Thiele plans further oversight on CPF stewardship expenses

Feb 23, 2010 6:56 PM

New York State Assemblyman Fred W. Thiele Jr. is in the process of creating a working group of East End leaders to come up with a uniform policy on the use of Community Preservation Fund money for stewardship.

Mr. Thiele, who drafted the state law creating the CPF, which was adopted in 1998, has been at the fore of lawmakers calling for tighter controls on the fund after East Hampton Town was discovered to have misappropriated $8 million from the CPF, which is intended to preserve open space, to cover 
operating budget deficits beginning in 2006.

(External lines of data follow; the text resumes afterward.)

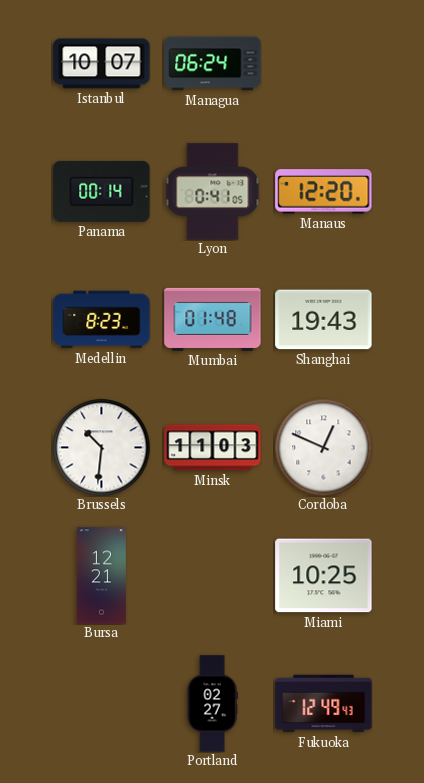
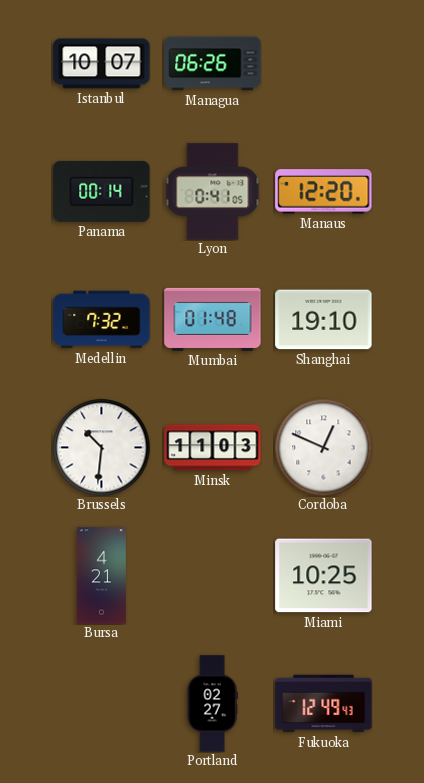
Managua: 06:24 -> 06:26
Medellin: 8:23 -> 7:32
Shanghai: 19:43 -> 19:10
Bursa: 12:21 -> 4:21
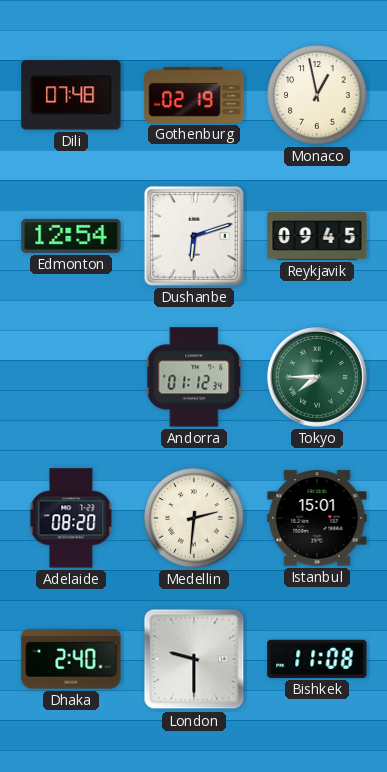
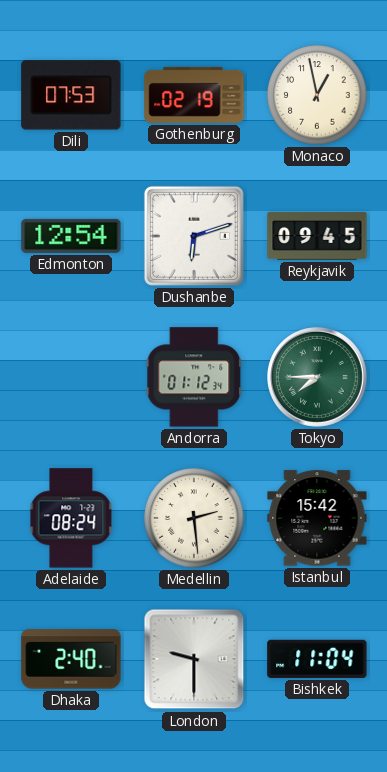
Dili: 07:48 -> 07:53
Adelaide: 08:20 -> 08:24
Medellin: 2:31 -> 2:29
Istanbul: 15:01 -> 15:42
Bishkek: 11:08 -> 11:04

“In 2007, I called for an audit of the Peconic Bay Region Community Preservation Fund by the New York State comptroller. As a result, extensive malfeasance was discovered by the state comptroller in the Town of East Hampton. Specifically, the town had raided the CPF to hide a general fund deficit,” said Mr. Thiele in a press release issued Monday. “It also was discovered that the Town of East Hampton had trumped up undocumented stewardship expenses to divert money from the CPF to illegally reduce its budget gap. Thankfully, that sordid chapter of East Hampton’s history has come to a close. The integrity of the CPF has been maintained. State legislation was passed to increase transparency and provide clarity as to what constitutes legitimate CPF expenditures.”

As of the fall of 2009, East Hampton was still working to document $1.5 million in chargebacks to the CPF from its general fund for management and stewardship expenses between 2004 and 2008, in response to an inquiry from the state comptroller’s office.

Mr. Thiele plans to appoint 10 to 15 town and village officials, including the towns’ CPF managers and attorneys, as well as local environmental advocates, to a group that will create the policy guidelines.

“Our goal will be to prepare a draft policy manual by July 1 of this year,” said Mr. Thiele. “That draft will then be referred to the five Town Boards in the Peconic Bay Region for discussion, debate, and ultimate adoption before the adoption of the 2011 town budgets this fall.”

The group, which will hold all of its meetings in public, will also be expected to draft an inter-municipal agreement between the five East End towns to create a Peconic Bay Region CPF Opinions Bureau, whose opinions must be taken into account by all five towns.

“We need to ensure uniform and consistent interpretation of the CPF laws and policies with the highest degree of transparency and oversight,” said Mr. Thiele. “This opinions bureau has been authorized by state law and should be implemented now.”